FDIC Considering Making Big Banks Pay “Special Assessment” After Bank Failures
The Federal Deposit Insurance Corporation (FDIC), which is facing almost $23 billion worth of outstanding costs resulting from recent bank collapses, is considering shifting a significant portion of this financial burden onto some of the country’s largest banks. Bloomberg reported that the FDIC is set to suggest a “special assessment” in May that aims to recover some of the $128 billion deposit insurance fund that suffered from the fallout of Signature Bank and Silicon Valley Bank’s failures. This proposal aims to move the financial burden from community lenders towards big banks such as JPMorgan, Chase & Co. and Bank of America, which, in any case, pay billions of dollars into the Deposit Insurance Fund.
However, these assessments are still in their early stages, and the details of the matter may change. According to insiders familiar with the situation, looking to the major banks to bear the brunt of the cost is perceived as the most feasible solution. Concerning the FDIC, the Deposit Insurance Fund is mainly funded via quarterly evaluations of insured banks’ lenders, determined by multiplying the assessment rate by the assessment base.

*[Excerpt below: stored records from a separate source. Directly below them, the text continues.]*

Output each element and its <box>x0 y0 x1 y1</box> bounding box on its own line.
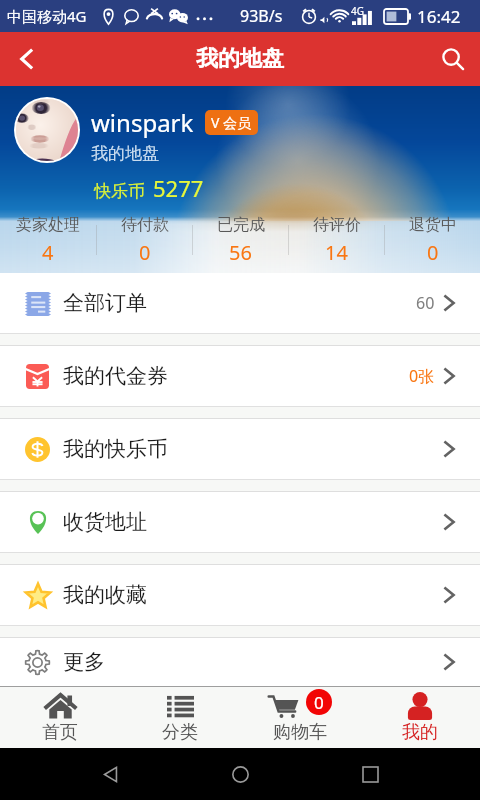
staticText: 分类 <box>162 721 198 744</box>
button[interactable]: 我的收藏 <box>0 565 480 625</box>
staticText: 我的收藏 <box>63 582 147 608</box>
button[interactable]: V 会员 <box>205 110 258 135</box>
staticText: 我的代金券 <box>63 363 168 389</box>
staticText: 4 <box>42 239 54 266</box>
staticText: 56 <box>229 239 252 266</box>
staticText: 快乐币 <box>94 181 145 202</box>
button[interactable]: 我的 <box>360 687 480 748</box>
button[interactable]: 全部订单 <box>0 273 480 333</box>
button[interactable]: 退货中 <box>385 207 480 273</box>
staticText: 更多 <box>63 649 105 675</box>
staticText: 待评价 <box>313 215 361 235</box>
staticText: 购物车 <box>273 721 327 744</box>
button[interactable]: 我的代金券 <box>0 346 480 406</box>
staticText: 中国移动4G <box>7 6 87 26</box>
staticText: 93B/s <box>240 5 283 27</box>
button[interactable]: Profile photo <box>16 99 78 161</box>
staticText: 60 <box>416 292 435 314</box>
staticText: 16:42 <box>417 5 461 28</box>
staticText: V 会员 <box>211 113 252 132</box>
staticText: 卖家处理 <box>16 215 80 235</box>
button[interactable]: 我的快乐币 <box>0 419 480 479</box>
button[interactable]: 待付款 <box>97 207 192 273</box>
button[interactable]: 分类 <box>120 687 240 748</box>
staticText: 0 <box>427 239 439 266</box>
button[interactable]: 收货地址 <box>0 492 480 552</box>
staticText: 14 <box>325 239 348 266</box>
staticText: 收货地址 <box>63 509 147 535</box>
staticText: 0张 <box>409 365 435 387</box>
button[interactable]: 0 <box>240 687 360 748</box>
button[interactable]: 卖家处理 <box>0 207 96 273</box>
button[interactable]: Home <box>220 754 260 794</box>
button[interactable]: Search <box>426 32 480 86</box>
staticText: 4G <box>351 4 364 18</box>
staticText: 退货中 <box>409 215 457 235</box>
staticText: 5277 <box>153 173 204 203</box>
staticText: 已完成 <box>217 215 265 235</box>
staticText: 0 <box>314 691 324 714</box>
staticText: 首页 <box>42 721 78 744</box>
button[interactable]: Recents <box>350 754 390 794</box>
staticText: 我的地盘 <box>196 45 284 73</box>
button[interactable]: 待评价 <box>289 207 384 273</box>
button[interactable]: Back <box>0 32 54 86</box>
staticText: 我的地盘 <box>91 143 159 164</box>
staticText: 全部订单 <box>63 290 147 316</box>
staticText: 我的 <box>402 721 438 744</box>
button[interactable]: Back <box>90 754 130 794</box>
staticText: winspark <box>91 106 194 139</box>
button[interactable]: 首页 <box>0 687 120 748</box>
staticText: 0 <box>139 239 151 266</box>
button[interactable]: 已完成 <box>193 207 288 273</box>
staticText: 待付款 <box>121 215 169 235</box>
staticText: 我的快乐币 <box>63 436 168 462</box>
button[interactable]: 更多 <box>0 638 480 686</box>
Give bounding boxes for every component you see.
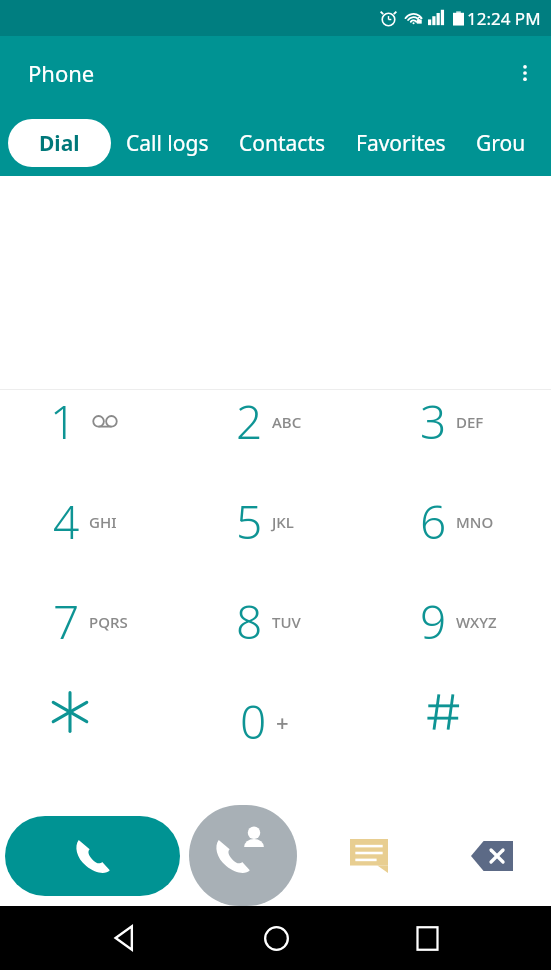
- staticText: MNO: [456, 512, 494, 532]
- button[interactable]: 3: [367, 390, 551, 453]
- button[interactable]: Back: [97, 911, 151, 965]
- button[interactable]: 2: [183, 390, 367, 453]
- staticText: Phone: [28, 58, 95, 88]
- button[interactable]: Favorites: [341, 119, 461, 168]
- button[interactable]: Contacts: [224, 119, 341, 168]
- button[interactable]: [367, 690, 551, 734]
- staticText: 7: [53, 590, 80, 653]
- button[interactable]: 6: [367, 490, 551, 553]
- staticText: JKL: [272, 512, 294, 532]
- button[interactable]: 0: [183, 690, 367, 753]
- staticText: Call logs: [126, 129, 209, 158]
- staticText: 12:24 PM: [467, 7, 541, 30]
- staticText: Dial: [39, 129, 80, 158]
- staticText: 9: [420, 590, 447, 653]
- staticText: Favorites: [356, 129, 446, 158]
- staticText: WXYZ: [456, 612, 497, 632]
- staticText: 6: [420, 490, 447, 553]
- button[interactable]: Recent apps: [400, 911, 454, 965]
- staticText: 2: [236, 390, 263, 453]
- button[interactable]: [0, 690, 183, 734]
- staticText: Group: [476, 129, 536, 158]
- staticText: DEF: [456, 412, 484, 432]
- staticText: TUV: [272, 612, 301, 632]
- button[interactable]: More options: [499, 47, 551, 99]
- staticText: 1: [50, 390, 77, 453]
- button[interactable]: 7: [0, 590, 183, 653]
- button[interactable]: Call: [5, 816, 180, 896]
- button[interactable]: Call contact: [189, 805, 297, 906]
- staticText: 4: [53, 490, 80, 553]
- button[interactable]: Dial: [8, 119, 111, 167]
- button[interactable]: 8: [183, 590, 367, 653]
- staticText: GHI: [89, 512, 117, 532]
- button[interactable]: 9: [367, 590, 551, 653]
- staticText: PQRS: [89, 612, 128, 632]
- button[interactable]: Send message: [339, 826, 399, 886]
- button[interactable]: 5: [183, 490, 367, 553]
- staticText: 0: [240, 690, 267, 753]
- staticText: +: [276, 707, 289, 737]
- button[interactable]: Home: [249, 911, 303, 965]
- button[interactable]: Group: [461, 119, 551, 168]
- button[interactable]: 4: [0, 490, 183, 553]
- button[interactable]: Backspace: [462, 826, 522, 886]
- staticText: 5: [236, 490, 263, 553]
- staticText: Contacts: [239, 129, 326, 158]
- staticText: 8: [236, 590, 263, 653]
- button[interactable]: Call logs: [111, 119, 224, 168]
- staticText: ABC: [272, 412, 302, 432]
- staticText: 3: [420, 390, 447, 453]
- button[interactable]: 1: [0, 390, 183, 453]
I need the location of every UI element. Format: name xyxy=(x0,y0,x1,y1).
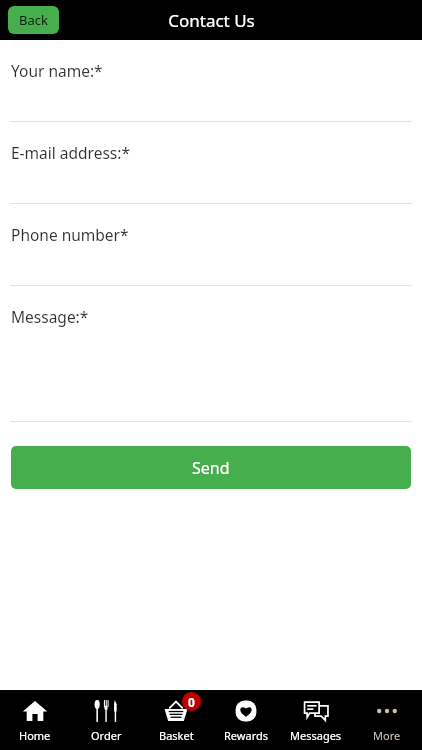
staticText: Home xyxy=(19,728,51,743)
button[interactable]: Basket xyxy=(141,690,211,750)
button[interactable]: Messages xyxy=(281,690,351,750)
staticText: Rewards xyxy=(224,728,268,743)
staticText: Messages xyxy=(290,728,342,743)
staticText: Send xyxy=(192,457,230,479)
button[interactable]: Send xyxy=(11,446,411,489)
staticText: Back xyxy=(19,11,48,29)
staticText: E-mail address:* xyxy=(11,142,130,163)
button[interactable]: Back xyxy=(8,6,59,34)
staticText: Basket xyxy=(159,728,194,743)
staticText: 0 xyxy=(188,694,195,710)
staticText: Contact Us xyxy=(168,9,255,32)
button[interactable]: Order xyxy=(71,690,141,750)
button[interactable]: More xyxy=(352,690,422,750)
staticText: Message:* xyxy=(11,306,89,327)
staticText: Your name:* xyxy=(11,60,103,81)
button[interactable]: Rewards xyxy=(211,690,281,750)
button[interactable]: Home xyxy=(0,690,70,750)
staticText: Order xyxy=(91,728,122,743)
staticText: Phone number* xyxy=(11,224,129,245)
staticText: More xyxy=(373,728,401,743)
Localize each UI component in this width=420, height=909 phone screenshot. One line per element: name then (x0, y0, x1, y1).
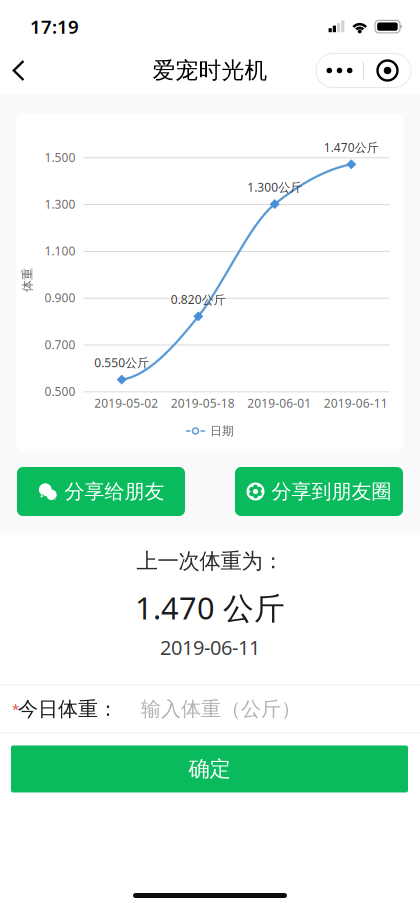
staticText: 2019-05-02 (94, 395, 158, 411)
staticText: 1.500 (44, 149, 76, 165)
button[interactable]: 确定 (11, 746, 408, 792)
staticText: 0.820公斤 (171, 291, 226, 307)
staticText: 1.100 (44, 243, 76, 259)
staticText: 1.300公斤 (247, 179, 302, 195)
staticText: 上一次体重为： (136, 548, 284, 574)
staticText: 17:19 (30, 14, 79, 39)
button[interactable]: 分享给朋友 (17, 467, 185, 516)
staticText: 分享给朋友 (64, 479, 164, 504)
button[interactable]: More options (316, 54, 363, 88)
staticText: 分享到朋友圈 (272, 479, 392, 504)
staticText: 0.700 (44, 336, 76, 352)
staticText: 体重 (16, 273, 40, 287)
button[interactable]: Close mini program (364, 54, 411, 88)
staticText: 1.300 (44, 196, 76, 212)
staticText: 0.900 (44, 290, 76, 306)
staticText: 2019-05-18 (171, 395, 235, 411)
button[interactable]: Back (0, 48, 37, 92)
staticText: 2019-06-01 (247, 395, 311, 411)
staticText: 2019-06-11 (160, 634, 260, 660)
staticText: 1.470 公斤 (135, 587, 285, 628)
staticText: * (12, 700, 19, 718)
staticText: 1.470公斤 (324, 139, 379, 155)
button[interactable]: 分享到朋友圈 (235, 467, 403, 516)
staticText: 输入体重（公斤） (141, 697, 301, 721)
staticText: 今日体重： (18, 697, 118, 721)
staticText: 0.550公斤 (94, 355, 149, 370)
staticText: 0.500 (44, 383, 76, 399)
staticText: 日期 (210, 424, 234, 438)
staticText: 2019-06-11 (324, 395, 388, 411)
staticText: 确定 (188, 756, 230, 782)
staticText: 爱宠时光机 (152, 57, 268, 84)
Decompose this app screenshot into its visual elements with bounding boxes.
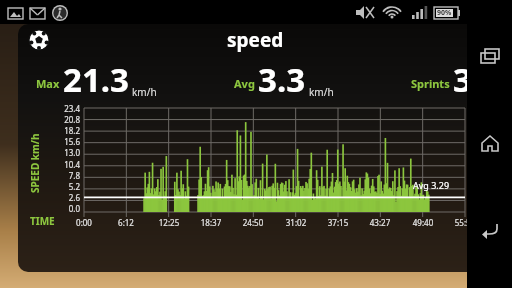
staticText: 49:40 (407, 217, 439, 228)
staticText: 6:12 (110, 217, 142, 228)
staticText: 12:25 (153, 217, 185, 228)
staticText: Avg 3.29 (413, 179, 450, 191)
button[interactable]: Home (470, 124, 510, 164)
button[interactable]: Sprints (411, 57, 472, 104)
staticText: speed (227, 27, 284, 53)
button[interactable]: Sport (18, 24, 492, 56)
staticText: 3 (453, 57, 472, 102)
button[interactable] (84, 104, 465, 272)
staticText: 0.0 (52, 203, 80, 214)
button[interactable]: Back (470, 210, 510, 250)
staticText: 90% (437, 8, 452, 18)
staticText: 10.4 (52, 159, 80, 170)
staticText: km/h (309, 85, 334, 99)
button[interactable]: Avg (234, 57, 334, 104)
staticText: TIME (30, 214, 55, 228)
button[interactable]: Max (36, 57, 157, 104)
button[interactable]: Sport (28, 29, 50, 51)
staticText: Sprints (411, 76, 450, 91)
staticText: Avg (234, 76, 255, 91)
staticText: 3.3 (258, 57, 306, 102)
staticText: 23.4 (52, 103, 80, 114)
staticText: 0:00 (68, 217, 100, 228)
staticText: 20.8 (52, 114, 80, 125)
staticText: 55:52 (449, 217, 481, 228)
staticText: 24:50 (237, 217, 269, 228)
staticText: SPEED km/h (28, 133, 42, 193)
staticText: 18.2 (52, 125, 80, 136)
button[interactable]: Recents (470, 38, 510, 78)
staticText: 21.3 (63, 57, 129, 102)
staticText: 13.0 (52, 147, 80, 158)
staticText: Max (36, 76, 60, 91)
staticText: 15.6 (52, 136, 80, 147)
staticText: 31:02 (280, 217, 312, 228)
staticText: km/h (132, 85, 157, 99)
staticText: 43:27 (364, 217, 396, 228)
staticText: 5.2 (52, 181, 80, 192)
staticText: 37:15 (322, 217, 354, 228)
staticText: 2.6 (52, 192, 80, 203)
staticText: 18:37 (195, 217, 227, 228)
staticText: 7.8 (52, 170, 80, 181)
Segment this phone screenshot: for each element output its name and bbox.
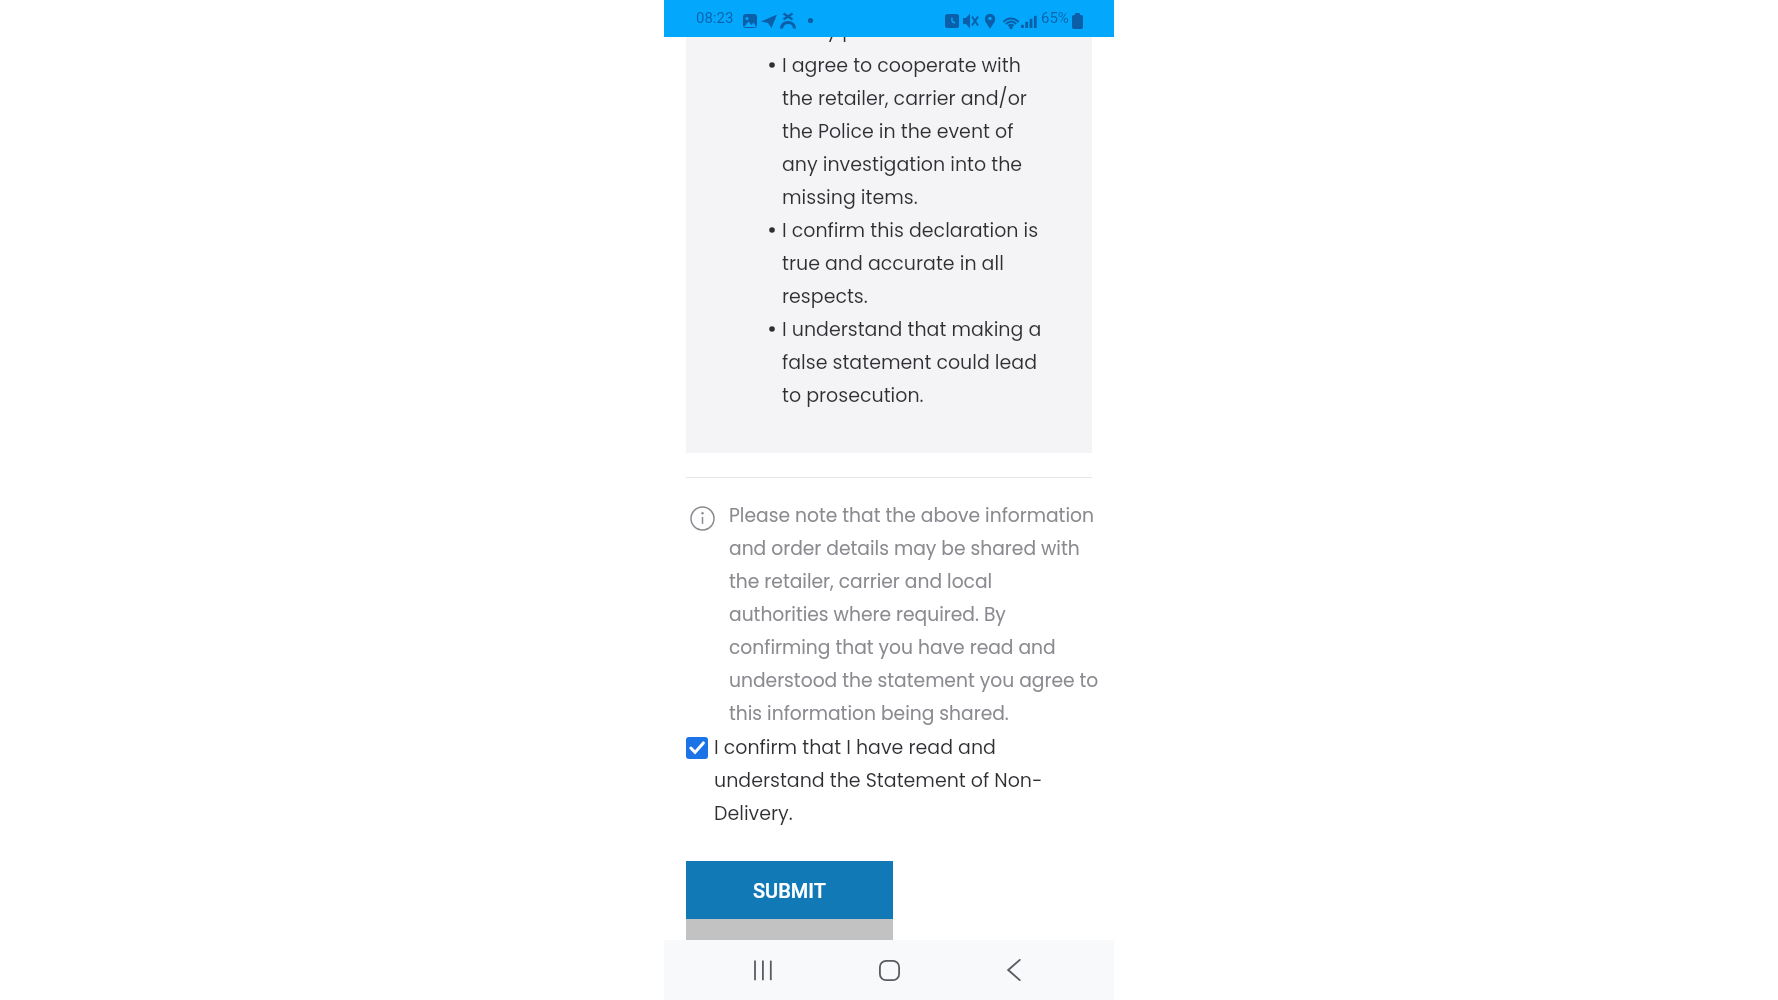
button[interactable]: I confirm that I have read and	[686, 730, 1046, 829]
staticText: respects.	[782, 279, 868, 312]
button[interactable]: SUBMIT	[686, 861, 893, 919]
staticText: any investigation into the	[782, 147, 1023, 180]
staticText: SUBMIT	[753, 879, 826, 902]
staticText: Delivery.	[714, 796, 793, 829]
staticText: the retailer, carrier and/or	[782, 81, 1027, 114]
staticText: I agree to cooperate with	[782, 48, 1021, 81]
button[interactable]: Back	[990, 945, 1038, 995]
staticText: understand the Statement of Non-	[714, 763, 1043, 796]
staticText: 65%	[1041, 9, 1069, 27]
staticText: I confirm that I have read and	[714, 730, 996, 763]
staticText: understood the statement you agree to	[729, 663, 1099, 696]
staticText: false statement could lead	[782, 345, 1037, 378]
other: Information	[690, 506, 715, 531]
button[interactable]: Recent apps	[740, 945, 788, 995]
staticText: 08:23	[696, 9, 734, 27]
staticText: this information being shared.	[729, 696, 1009, 729]
staticText: Please note that the above information	[729, 498, 1094, 531]
staticText: the Police in the event of	[782, 114, 1014, 147]
staticText: the retailer, carrier and local	[729, 564, 993, 597]
staticText: carry parcels	[788, 13, 914, 46]
staticText: confirming that you have read and	[729, 630, 1056, 663]
staticText: to prosecution.	[782, 378, 924, 411]
staticText: true and accurate in all	[782, 246, 1004, 279]
button[interactable]: Home	[865, 945, 913, 995]
staticText: I understand that making a	[782, 312, 1042, 345]
staticText: missing items.	[782, 180, 918, 213]
staticText: authorities where required. By	[729, 597, 1006, 630]
staticText: and order details may be shared with	[729, 531, 1080, 564]
staticText: I confirm this declaration is	[782, 213, 1039, 246]
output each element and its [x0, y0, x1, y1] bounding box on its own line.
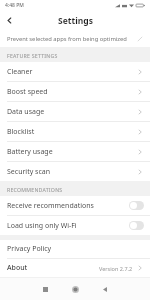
button[interactable]: Recents: [34, 278, 56, 300]
staticText: Security scan: [7, 167, 51, 177]
button[interactable]: Receive recommendations: [0, 196, 150, 215]
button[interactable]: Back: [94, 278, 116, 300]
button[interactable]: Edit: [135, 34, 145, 44]
staticText: Boost speed: [7, 87, 48, 97]
staticText: Version 2.7.2: [99, 265, 133, 272]
button[interactable]: Battery usage: [0, 142, 150, 161]
button[interactable]: About: [0, 259, 150, 277]
staticText: Blocklist: [7, 127, 35, 137]
staticText: 4:48 PM: [5, 2, 24, 9]
staticText: About: [7, 263, 28, 273]
staticText: Receive recommendations: [7, 201, 94, 211]
button[interactable]: Load using only Wi-Fi: [0, 216, 150, 235]
staticText: Battery usage: [7, 147, 53, 157]
staticText: Privacy Policy: [7, 244, 52, 254]
button[interactable]: Prevent selected apps from being optimiz…: [0, 30, 150, 47]
button[interactable]: Security scan: [0, 162, 150, 181]
staticText: Cleaner: [7, 67, 33, 77]
button[interactable]: Privacy Policy: [0, 240, 150, 258]
button[interactable]: Home: [64, 278, 86, 300]
staticText: Prevent selected apps from being optimiz…: [7, 35, 127, 43]
staticText: Load using only Wi-Fi: [7, 221, 77, 231]
staticText: FEATURE SETTINGS: [7, 52, 58, 59]
staticText: Settings: [58, 15, 93, 27]
button[interactable]: Cleaner: [0, 62, 150, 81]
button[interactable]: Blocklist: [0, 122, 150, 141]
staticText: Data usage: [7, 107, 45, 117]
button[interactable]: Boost speed: [0, 82, 150, 101]
staticText: RECOMMENDATIONS: [7, 186, 63, 193]
button[interactable]: Data usage: [0, 102, 150, 121]
button[interactable]: Back: [0, 11, 19, 30]
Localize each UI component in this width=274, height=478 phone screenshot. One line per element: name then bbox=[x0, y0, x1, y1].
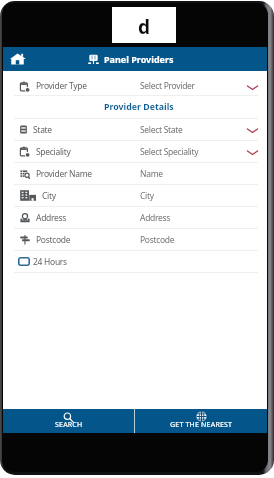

Despite the recent fall of these two giant banks, the Biden administration allegedly assured Americans that their funds would be secured and even the accounts with over $250,000 of the FDIC’s threshold. The administration further stated that taxpayers would not bear the direct cost of the two banks’ failure, according to the New York Post report.
Nevertheless, there are still some skeptics about how finances will work out in the upcoming years. Republican Senator John Boozman reportedly told Janet Louise Yellen, “I’m worried that Arkansans will need to subsidize Silicon Valley Bank and Signature Bank deposits, and maybe others that come forward. Will the special evaluation impact the local banks?” Yellen replied that the FDIC has considerable leverage over which financial institutions will pay.
It is yet to see how the bank crisis will impact the average American.